LANGIT TAK LAGI KELAM 36
(Tien Kumalasari)
Tapi sampai di sana pak Mantri tak berani membongkar semua kapsul ramuan yang masih tersisa.
“Lalu bagaimana Pak, saya yakin mas Rizki yang melakukannya.”
“Bukankah dia putra pak Hasbi yang sangat dikasihi?”
“Bukan putra kandung, hanya putra angkat. Disayangi, diperhatikan, dimanjakan, tapi balasannya sungguh tidak sebanding dengan kebaikan yang diterimanya.”
“Apa yang dilakukannya, dan mengapa, seandainya benar, dia meracuni ayah angkatnya?”
“Saya tidak tahu Pak, banyak yang terjadi, banyak yang dilakukan mas Rizki sehingga tuan Hasbi marah. Yang terakhir, semalam mas Rizki di usir dari rumah, gara-gara uang sumbangan ke beberapa panti tidak disetorkan.”
“Ya ampun.”
“Entah mengapa dia meracuni tuan. Pasti tadinya berharap dapat warisan. Kalau saja kelakuannya tidak ketahuan.”
”Ah, aku bingung Mbok, tidak mengerti permasalahannya. Sebaiknya semua ini dilaporkan ke yang berwajib saja, supaya mereka yang menangani. Siapa saja yang ada di rumah ini?”
“Ya tidak ada Pak, tadi non Dewi datang, bersama suaminya, tapi langsung membawa tuan ke rumah sakit, karena keadaannya memang sudah sangat membuat saya khawatir."
“Bagaimana ya, supaya bisa mengabarkan masalah isi kapsul ini kepada keluarganya?

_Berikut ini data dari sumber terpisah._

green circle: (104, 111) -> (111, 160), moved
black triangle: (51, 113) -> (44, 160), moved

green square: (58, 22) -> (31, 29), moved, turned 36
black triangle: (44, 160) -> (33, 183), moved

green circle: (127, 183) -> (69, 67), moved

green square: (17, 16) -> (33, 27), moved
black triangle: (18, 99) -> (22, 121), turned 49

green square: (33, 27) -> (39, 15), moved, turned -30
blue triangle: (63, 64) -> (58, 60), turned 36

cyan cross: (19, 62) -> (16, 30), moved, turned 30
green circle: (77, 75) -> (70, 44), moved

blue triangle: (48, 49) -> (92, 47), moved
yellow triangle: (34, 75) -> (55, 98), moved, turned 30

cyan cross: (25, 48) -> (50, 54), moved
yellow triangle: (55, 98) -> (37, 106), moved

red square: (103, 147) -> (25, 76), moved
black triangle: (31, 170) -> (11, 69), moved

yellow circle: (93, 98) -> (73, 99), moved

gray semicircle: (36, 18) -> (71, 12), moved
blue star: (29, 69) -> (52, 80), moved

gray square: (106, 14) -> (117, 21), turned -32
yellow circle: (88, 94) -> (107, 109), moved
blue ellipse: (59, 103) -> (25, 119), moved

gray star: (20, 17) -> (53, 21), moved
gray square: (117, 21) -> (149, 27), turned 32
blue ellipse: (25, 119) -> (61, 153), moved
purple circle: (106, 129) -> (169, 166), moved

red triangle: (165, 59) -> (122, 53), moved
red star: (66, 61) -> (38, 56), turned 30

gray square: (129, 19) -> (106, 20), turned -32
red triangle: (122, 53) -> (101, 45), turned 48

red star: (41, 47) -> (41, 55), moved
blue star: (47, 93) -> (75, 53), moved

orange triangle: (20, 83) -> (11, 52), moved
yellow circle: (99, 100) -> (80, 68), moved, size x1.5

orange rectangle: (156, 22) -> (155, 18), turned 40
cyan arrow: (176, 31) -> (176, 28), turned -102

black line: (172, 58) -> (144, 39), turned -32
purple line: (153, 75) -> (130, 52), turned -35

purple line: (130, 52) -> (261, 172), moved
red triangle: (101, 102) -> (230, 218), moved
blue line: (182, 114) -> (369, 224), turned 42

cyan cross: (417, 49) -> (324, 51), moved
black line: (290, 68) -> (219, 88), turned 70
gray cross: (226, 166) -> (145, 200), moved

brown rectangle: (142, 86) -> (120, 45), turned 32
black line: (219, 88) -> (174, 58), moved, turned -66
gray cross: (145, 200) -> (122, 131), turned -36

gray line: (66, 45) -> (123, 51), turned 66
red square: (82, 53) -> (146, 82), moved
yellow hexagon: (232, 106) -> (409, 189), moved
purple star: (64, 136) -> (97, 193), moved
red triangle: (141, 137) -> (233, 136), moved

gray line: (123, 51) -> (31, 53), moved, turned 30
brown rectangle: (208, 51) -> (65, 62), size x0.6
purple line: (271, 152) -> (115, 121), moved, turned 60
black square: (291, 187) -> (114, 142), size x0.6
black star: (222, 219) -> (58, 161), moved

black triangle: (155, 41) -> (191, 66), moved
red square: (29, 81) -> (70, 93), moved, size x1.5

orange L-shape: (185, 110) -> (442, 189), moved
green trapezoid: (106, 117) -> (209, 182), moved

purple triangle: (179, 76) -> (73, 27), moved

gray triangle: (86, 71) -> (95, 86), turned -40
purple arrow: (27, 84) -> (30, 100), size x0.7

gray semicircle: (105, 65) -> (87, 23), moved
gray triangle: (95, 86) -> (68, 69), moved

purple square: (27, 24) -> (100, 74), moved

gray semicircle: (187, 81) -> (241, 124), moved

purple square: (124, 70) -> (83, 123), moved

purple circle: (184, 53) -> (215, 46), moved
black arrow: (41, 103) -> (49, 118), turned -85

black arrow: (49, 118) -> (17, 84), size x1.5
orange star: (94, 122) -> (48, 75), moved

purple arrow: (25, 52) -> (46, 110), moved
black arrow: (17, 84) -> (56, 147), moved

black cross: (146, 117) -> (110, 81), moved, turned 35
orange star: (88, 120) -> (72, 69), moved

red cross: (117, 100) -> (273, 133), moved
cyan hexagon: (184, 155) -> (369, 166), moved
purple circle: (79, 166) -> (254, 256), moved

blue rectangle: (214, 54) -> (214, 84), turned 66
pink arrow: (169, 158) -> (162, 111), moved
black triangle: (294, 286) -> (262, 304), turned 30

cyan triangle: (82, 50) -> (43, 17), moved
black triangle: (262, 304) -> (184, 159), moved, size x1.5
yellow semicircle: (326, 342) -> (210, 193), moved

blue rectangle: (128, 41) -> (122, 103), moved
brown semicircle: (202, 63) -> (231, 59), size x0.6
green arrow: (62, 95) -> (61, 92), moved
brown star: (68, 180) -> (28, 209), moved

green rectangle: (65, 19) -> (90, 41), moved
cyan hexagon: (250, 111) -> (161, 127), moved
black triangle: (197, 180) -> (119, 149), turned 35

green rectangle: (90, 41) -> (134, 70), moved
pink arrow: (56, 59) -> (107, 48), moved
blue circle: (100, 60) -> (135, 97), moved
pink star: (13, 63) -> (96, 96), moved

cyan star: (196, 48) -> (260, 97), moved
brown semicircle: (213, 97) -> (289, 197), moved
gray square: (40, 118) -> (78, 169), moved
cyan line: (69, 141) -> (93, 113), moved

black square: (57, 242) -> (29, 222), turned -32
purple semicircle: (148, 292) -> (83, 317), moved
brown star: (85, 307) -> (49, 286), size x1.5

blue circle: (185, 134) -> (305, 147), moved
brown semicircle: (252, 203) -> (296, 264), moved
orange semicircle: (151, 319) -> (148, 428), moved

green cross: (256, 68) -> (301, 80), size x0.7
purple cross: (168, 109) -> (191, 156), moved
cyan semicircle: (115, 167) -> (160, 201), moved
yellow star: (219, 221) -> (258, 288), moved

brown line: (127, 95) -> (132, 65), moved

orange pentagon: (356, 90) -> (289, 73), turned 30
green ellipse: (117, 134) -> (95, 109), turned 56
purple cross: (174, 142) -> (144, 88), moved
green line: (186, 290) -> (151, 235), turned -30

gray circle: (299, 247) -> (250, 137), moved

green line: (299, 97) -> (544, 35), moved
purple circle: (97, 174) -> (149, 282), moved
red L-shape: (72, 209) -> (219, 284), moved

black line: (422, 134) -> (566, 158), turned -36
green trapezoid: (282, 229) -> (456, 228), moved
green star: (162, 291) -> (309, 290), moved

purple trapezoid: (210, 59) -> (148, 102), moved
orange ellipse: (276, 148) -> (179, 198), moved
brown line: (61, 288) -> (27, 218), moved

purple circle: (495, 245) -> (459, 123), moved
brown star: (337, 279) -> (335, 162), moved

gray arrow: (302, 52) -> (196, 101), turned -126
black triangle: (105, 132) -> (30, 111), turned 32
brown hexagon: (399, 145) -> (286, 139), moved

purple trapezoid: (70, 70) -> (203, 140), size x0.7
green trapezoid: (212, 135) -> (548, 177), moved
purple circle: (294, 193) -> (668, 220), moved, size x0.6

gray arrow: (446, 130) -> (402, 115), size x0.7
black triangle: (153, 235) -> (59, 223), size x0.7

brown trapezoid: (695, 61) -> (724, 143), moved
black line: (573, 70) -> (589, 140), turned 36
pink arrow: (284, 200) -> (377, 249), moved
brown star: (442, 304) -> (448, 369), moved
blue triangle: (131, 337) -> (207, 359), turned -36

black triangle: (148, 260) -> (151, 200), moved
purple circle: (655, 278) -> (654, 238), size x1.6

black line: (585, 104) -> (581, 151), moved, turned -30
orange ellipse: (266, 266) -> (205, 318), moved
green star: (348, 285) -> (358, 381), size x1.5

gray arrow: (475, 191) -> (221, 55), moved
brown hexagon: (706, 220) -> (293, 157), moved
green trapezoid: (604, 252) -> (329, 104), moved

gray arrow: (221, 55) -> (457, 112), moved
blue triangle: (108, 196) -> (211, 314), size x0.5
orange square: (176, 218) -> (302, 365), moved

Saya tidak berani membukanya, takutnya sudah menjadi urusan polisi.”
“Kalau begitu kita harus bagaimana Pak?”
“Kita tunggu saja mereka pulang. Kalau memang sudah lapor polisi, kapsul dan temuan Simbok ini kan bisa jadi barang bukti?”
“Baiklah, pak Mantri. Semoga tuan baik-baik saja ya, saya kasihan mengingat tuan Hasbi itu orangnya sangat baik, bahkan kepada semua orang dia baik. Tapi kok ada-ada saja cobaannya.”
“Orang baik, ujiannya lebih berat Mbok.”
“Iya, Pak Mantri. Sekarang ini rasanya saya ingin lari ke rumah sakit, untuk melihat keadaan Tuan. Tapi kalau saya ke sana, yang di rumah tidak ada siapa-siapa.”
Tiba-tiba simbok melihat ada seseorang datang. Dia adalah Srining yang ingin mencari keterangan tentang anak pak Hasbi.
“Permisi…” sapanya.
Simbok bergegas menyambutnya, agak heran karena belum pernah mengenal tamunya.
“Siapa ya?”
“Saya mau ketemu tuan Hasbi.”
“O, tuan sedang sakit. Ibu ini siapa?”
“Saya Srining. Suami saya, dulu karyawan di kantornya tuan Hasbi.”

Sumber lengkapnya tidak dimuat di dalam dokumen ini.